Information Security Engineer

The Company: Cognex Corporation

Cognex is the world's leading provider of vision systems, software, sensors, and industrial barcode readers used in manufacturing automation. Cognex vision helps companies improve product quality, eliminate production errors, lower manufacturing costs, and exceed consumer expectations for high quality products at an affordable price. Typical applications for machine vision include detecting defects, monitoring production lines, guiding assembly robots, and tracking, sorting and identifying parts.

Cognex serves an international customer base from offices located throughout the Americas, Europe, and Asia, and through a global network of integration and distribution partners. The company is headquartered close to Boston in Natick, Massachusetts

The Role: As an Information Security Engineer, you will work with our InfoSec analysts and engineers to locate and improve weak points in our security and mature Cognex' InfoSec program. You may suggest new hardware or develop software to fix any issues. You will also perform routine maintenance to keep our security systems running efficiently and defend the network and systems from various cybersecurity threats. Security engineers assist in protecting sensitive data, as well as developing secure systems and responding to cyberattacks.

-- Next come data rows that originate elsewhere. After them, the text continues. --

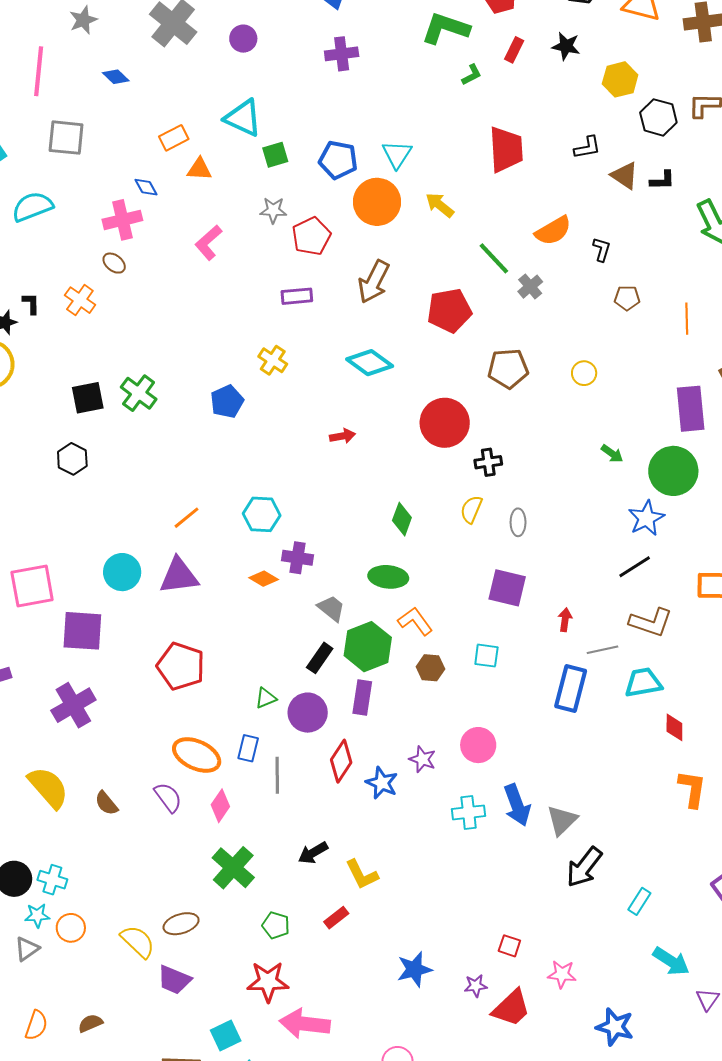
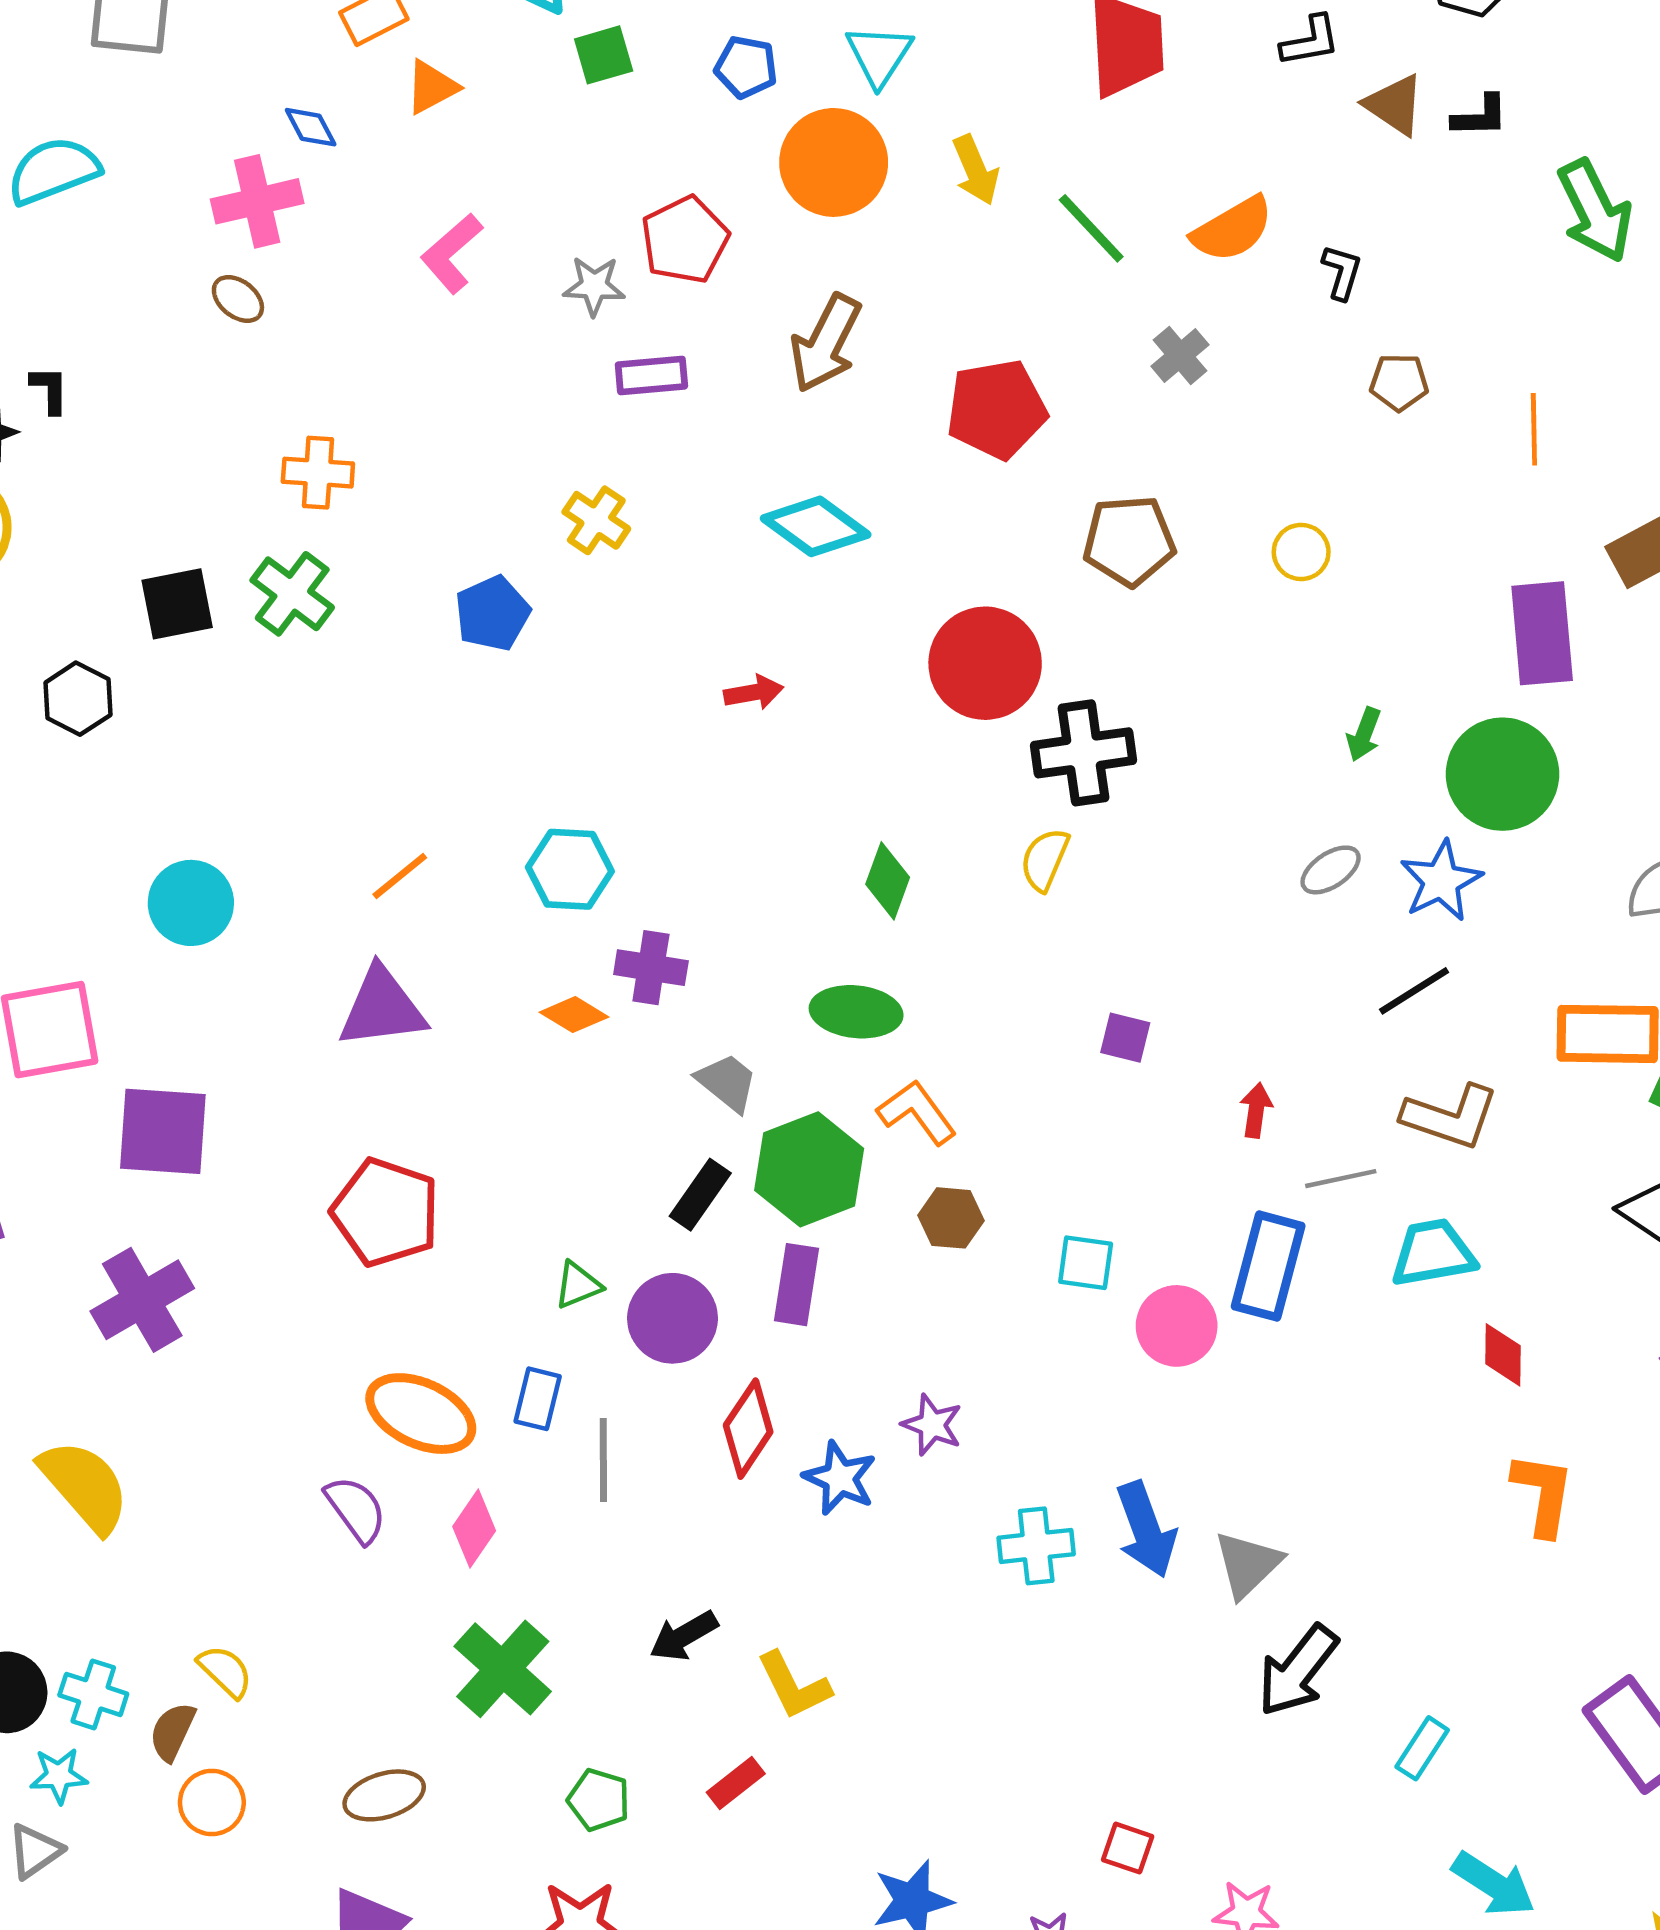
blue pentagon: (338, 160) -> (746, 67), size x0.7
orange triangle: (199, 169) -> (432, 87), turned -32
yellow arrow: (440, 205) -> (976, 170), turned -152
gray star: (273, 210) -> (594, 286), moved
green line: (494, 258) -> (1091, 228), moved
orange cross: (80, 300) -> (318, 473), moved, turned -32
green arrow: (612, 454) -> (1364, 734), turned 75
black hexagon: (72, 459) -> (78, 699), moved
black cross: (488, 462) -> (1083, 753), size x1.6
gray ellipse: (518, 522) -> (1331, 870), moved, turned 56
cyan circle: (122, 572) -> (191, 903), moved
purple square: (507, 588) -> (1125, 1038), size x0.6
cyan square: (486, 656) -> (1086, 1263), moved
pink circle: (478, 745) -> (1177, 1326), moved
brown semicircle: (106, 803) -> (172, 1732), moved, turned 64
orange circle: (71, 928) -> (212, 1802), moved
yellow semicircle: (138, 942) -> (225, 1671), moved, size x0.7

• Develop and implement security policies and procedures

• Develop and maintain the organization's security framework in alignment with business goals and objectives

• Maintaining and monitoring security systems (i.e., firewalls, IDS/IPS, VPNs, Endpoint security platforms, SIEM, TVM)

• Progress & mature Cognex' security program

• Security Assessments

• Risk Analyses, Vulnerability Assessments, Penetration Testing

• Develop mitigation strategies

• Collaborate with InfoSec & IT

• Stay up to date on emerging threats, vulnerabilities, and security technologies

• Be a champion for InfoSec to employees on information security policies, procedures, and best practices

Knowledge:

• Understanding of information & cyber security concepts, principles, best practices, common types of cyber threats and attack vectors, and security frameworks, such as NIST, ISO 27001, CIS, and HITRUST

• Knowledge of network and system administration, including cloud environments, firewalls, intrusion detection and prevention systems, operating systems, databases, applications, protocols, and other security tools

• Understanding of encryption, cryptography, web application security, secure coding practices, proxies, architecture, and assessment tools and techniques

• Intermediate knowledge of regulatory compliance requirements such as Sarbanes Oxley, PCI-DSS, HIPAA, GDPR, CCPA, etc.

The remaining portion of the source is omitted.